NOS PEINES LEURS PLAISIRS de Aimé Sohlo (Togo) : A travers une émission télé « Brisons le silence », le destin de deux jeunes femmes qui ont vécu des violences conjugales. Un sujet fort déjà présent dans le programme du festival mais traité tout à fait différemment. L’excellente idée d’avoir présenté ce fléau social par le biais de la presse télévisuelle va permettre de jouer sur des flashbacks et insuffler de l’espoir dans l’avancée des prises de conscience. Doté d’un dialogue bien écrit, ce film pourrait bien créer la surprise au palmarès…
TALAWOE de Nedem Malm (Togo) : Un adolescent bien sous tous rapports commence à déconner sans que son père ne parvienne à comprendre ce qui lui arrive. Un film de très belle facture sur le deuil et l’absence avec les déflagrations que cela peut avoir sur un être rendu vulnérable par les questionnements liés à son entrée dans le monde des adultes. Du beau travail.
TI-KI SSAN MAN de Jean-Philippe Kie Koua (Côte d’Ivoire) : Une grand-mère et sa petite-fille, leur relation fusionnelle jusqu’au jour où une chute de l’aïeule lui occasionne de sérieux troubles de la mémoire. La petite va tenter de retrouver celle qui fut sa partenaire de jeu préférée. Un film magnifique sur la famille mais au-delà de ça une belle leçon sur ce que peut être la cohabitation inter générationnelle sans conflit. Avec des images d’animation d’une époustoufflante beauté. Un vrai coup de coeur pour ce film qui touche sans chercher à faire sortir les Kleenex.
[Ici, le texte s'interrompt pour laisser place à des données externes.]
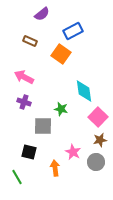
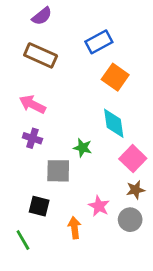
purple semicircle: (42, 14) -> (42, 16), moved
brown rectangle: (30, 41) -> (41, 55), size x1.6
orange square: (61, 54) -> (115, 77), moved

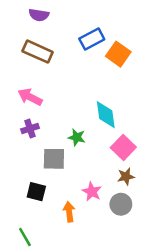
purple semicircle: (42, 16) -> (39, 15), turned 48
orange square: (115, 77) -> (118, 54), moved
purple cross: (32, 138) -> (30, 129), turned -36
green line: (23, 240) -> (25, 237), moved

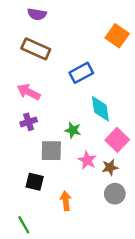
blue rectangle: (92, 39) -> (81, 73), moved
orange square: (118, 54) -> (117, 36), moved
brown star: (126, 176) -> (110, 167), moved
pink star: (92, 192) -> (87, 160), moved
VICES de Fulbert Konan Kan (Côte d’Ivoire) : Un jeune vient de réussir son concours d’entrée à la police et part chez sa nièce pour fêter ça. Cette dernière est mariée à un dealer violent qui n’entend pas laisser le jeune homme approcher son épouse. Un film très fort sur les violences conjugales et les déflagrations qu’elles peuvent occasionner. Soutenu par une interprétation très convaincante, le cinéaste filme la peur sans concession, cette peur qui fait faire l’inverse de ce qu’il faudrait, cette peur culpabilisante qui paralysent les innocents.